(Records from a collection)
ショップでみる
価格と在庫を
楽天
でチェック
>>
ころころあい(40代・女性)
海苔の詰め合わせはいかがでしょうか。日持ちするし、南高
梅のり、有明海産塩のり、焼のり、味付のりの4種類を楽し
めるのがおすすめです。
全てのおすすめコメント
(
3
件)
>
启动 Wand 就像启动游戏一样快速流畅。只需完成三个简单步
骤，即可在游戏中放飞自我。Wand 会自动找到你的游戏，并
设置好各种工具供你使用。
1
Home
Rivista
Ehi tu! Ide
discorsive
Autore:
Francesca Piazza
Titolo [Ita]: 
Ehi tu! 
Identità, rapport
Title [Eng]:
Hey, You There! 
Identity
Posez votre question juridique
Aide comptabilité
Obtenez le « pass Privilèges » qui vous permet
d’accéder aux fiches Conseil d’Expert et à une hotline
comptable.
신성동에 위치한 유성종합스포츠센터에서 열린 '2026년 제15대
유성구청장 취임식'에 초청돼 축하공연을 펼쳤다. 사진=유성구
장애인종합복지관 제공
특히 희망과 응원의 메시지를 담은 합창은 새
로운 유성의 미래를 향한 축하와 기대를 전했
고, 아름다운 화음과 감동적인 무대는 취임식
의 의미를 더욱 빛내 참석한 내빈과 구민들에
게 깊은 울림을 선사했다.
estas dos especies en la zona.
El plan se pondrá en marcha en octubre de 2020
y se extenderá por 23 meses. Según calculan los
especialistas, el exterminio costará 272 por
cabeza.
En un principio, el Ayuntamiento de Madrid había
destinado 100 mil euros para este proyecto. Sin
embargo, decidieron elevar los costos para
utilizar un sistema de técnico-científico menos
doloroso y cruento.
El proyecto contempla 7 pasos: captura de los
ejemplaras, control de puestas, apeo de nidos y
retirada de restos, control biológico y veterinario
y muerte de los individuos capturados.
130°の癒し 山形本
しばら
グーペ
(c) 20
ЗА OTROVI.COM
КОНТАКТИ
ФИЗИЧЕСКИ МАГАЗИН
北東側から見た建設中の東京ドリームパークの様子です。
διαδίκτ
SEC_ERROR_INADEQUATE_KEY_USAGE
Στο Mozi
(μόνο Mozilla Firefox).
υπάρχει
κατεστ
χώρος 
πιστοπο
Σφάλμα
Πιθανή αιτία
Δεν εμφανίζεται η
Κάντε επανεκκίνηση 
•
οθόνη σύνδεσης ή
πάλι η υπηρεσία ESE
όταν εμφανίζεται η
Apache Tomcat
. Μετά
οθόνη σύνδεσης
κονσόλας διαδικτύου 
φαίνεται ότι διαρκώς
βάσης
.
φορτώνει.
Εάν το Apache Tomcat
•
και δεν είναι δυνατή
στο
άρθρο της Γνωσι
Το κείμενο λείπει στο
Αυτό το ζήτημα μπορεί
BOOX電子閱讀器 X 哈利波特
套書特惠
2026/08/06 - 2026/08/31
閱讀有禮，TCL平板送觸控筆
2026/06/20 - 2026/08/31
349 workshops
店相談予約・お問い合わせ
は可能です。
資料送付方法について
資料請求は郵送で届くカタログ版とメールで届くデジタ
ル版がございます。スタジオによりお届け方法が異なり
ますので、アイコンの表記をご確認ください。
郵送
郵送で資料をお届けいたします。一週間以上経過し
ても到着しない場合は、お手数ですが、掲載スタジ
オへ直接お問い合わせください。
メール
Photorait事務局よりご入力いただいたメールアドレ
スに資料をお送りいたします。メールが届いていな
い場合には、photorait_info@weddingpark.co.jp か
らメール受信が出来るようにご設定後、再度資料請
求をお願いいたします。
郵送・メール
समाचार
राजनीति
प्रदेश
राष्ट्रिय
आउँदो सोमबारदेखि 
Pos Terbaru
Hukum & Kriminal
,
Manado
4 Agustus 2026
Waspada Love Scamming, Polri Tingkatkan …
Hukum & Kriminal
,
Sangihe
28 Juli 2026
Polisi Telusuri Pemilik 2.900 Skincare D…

## Task
Print every record above exactly as written.

## Reply
ショップでみる
価格と在庫を
楽天
でチェック
>>
ころころあい(40代・女性)
海苔の詰め合わせはいかがでしょうか。日持ちするし、南高
梅のり、有明海産塩のり、焼のり、味付のりの4種類を楽し
めるのがおすすめです。
全てのおすすめコメント
(
3
件)
>
启动 Wand 就像启动游戏一样快速流畅。只需完成三个简单步
骤，即可在游戏中放飞自我。Wand 会自动找到你的游戏，并
设置好各种工具供你使用。
1
Home
Rivista
Ehi tu! Ide
discorsive
Autore:
Francesca Piazza
Titolo [Ita]: 
Ehi tu! 
Identità, rapport
Title [Eng]:
Hey, You There! 
Identity
Posez votre question juridique
Aide comptabilité
Obtenez le « pass Privilèges » qui vous permet
d’accéder aux fiches Conseil d’Expert et à une hotline
comptable.
신성동에 위치한 유성종합스포츠센터에서 열린 '2026년 제15대
유성구청장 취임식'에 초청돼 축하공연을 펼쳤다. 사진=유성구
장애인종합복지관 제공
특히 희망과 응원의 메시지를 담은 합창은 새
로운 유성의 미래를 향한 축하와 기대를 전했
고, 아름다운 화음과 감동적인 무대는 취임식
의 의미를 더욱 빛내 참석한 내빈과 구민들에
게 깊은 울림을 선사했다.
estas dos especies en la zona.
El plan se pondrá en marcha en octubre de 2020
y se extenderá por 23 meses. Según calculan los
especialistas, el exterminio costará 272 por
cabeza.
En un principio, el Ayuntamiento de Madrid había
destinado 100 mil euros para este proyecto. Sin
embargo, decidieron elevar los costos para
utilizar un sistema de técnico-científico menos
doloroso y cruento.
El proyecto contempla 7 pasos: captura de los
ejemplaras, control de puestas, apeo de nidos y
retirada de restos, control biológico y veterinario
y muerte de los individuos capturados.
130°の癒し 山形本
しばら
グーペ
(c) 20
ЗА OTROVI.COM
КОНТАКТИ
ФИЗИЧЕСКИ МАГАЗИН
北東側から見た建設中の東京ドリームパークの様子です。
διαδίκτ
SEC_ERROR_INADEQUATE_KEY_USAGE
Στο Mozi
(μόνο Mozilla Firefox).
υπάρχει
κατεστ
χώρος 
πιστοπο
Σφάλμα
Πιθανή αιτία
Δεν εμφανίζεται η
Κάντε επανεκκίνηση 
•
οθόνη σύνδεσης ή
πάλι η υπηρεσία ESE
όταν εμφανίζεται η
Apache Tomcat
. Μετά
οθόνη σύνδεσης
κονσόλας διαδικτύου 
φαίνεται ότι διαρκώς
βάσης
.
φορτώνει.
Εάν το Apache Tomcat
•
και δεν είναι δυνατή
στο
άρθρο της Γνωσι
Το κείμενο λείπει στο
Αυτό το ζήτημα μπορεί
BOOX電子閱讀器 X 哈利波特
套書特惠
2026/08/06 - 2026/08/31
閱讀有禮，TCL平板送觸控筆
2026/06/20 - 2026/08/31
349 workshops
店相談予約・お問い合わせ
は可能です。
資料送付方法について
資料請求は郵送で届くカタログ版とメールで届くデジタ
ル版がございます。スタジオによりお届け方法が異なり
ますので、アイコンの表記をご確認ください。
郵送
郵送で資料をお届けいたします。一週間以上経過し
ても到着しない場合は、お手数ですが、掲載スタジ
オへ直接お問い合わせください。
メール
Photorait事務局よりご入力いただいたメールアドレ
スに資料をお送りいたします。メールが届いていな
い場合には、photorait_info@weddingpark.co.jp か
らメール受信が出来るようにご設定後、再度資料請
求をお願いいたします。
郵送・メール
समाचार
राजनीति
प्रदेश
राष्ट्रिय
आउँदो सोमबारदेखि 
Pos Terbaru
Hukum & Kriminal
,
Manado
4 Agustus 2026
Waspada Love Scamming, Polri Tingkatkan …
Hukum & Kriminal
,
Sangihe
28 Juli 2026
Polisi Telusuri Pemilik 2.900 Skincare D…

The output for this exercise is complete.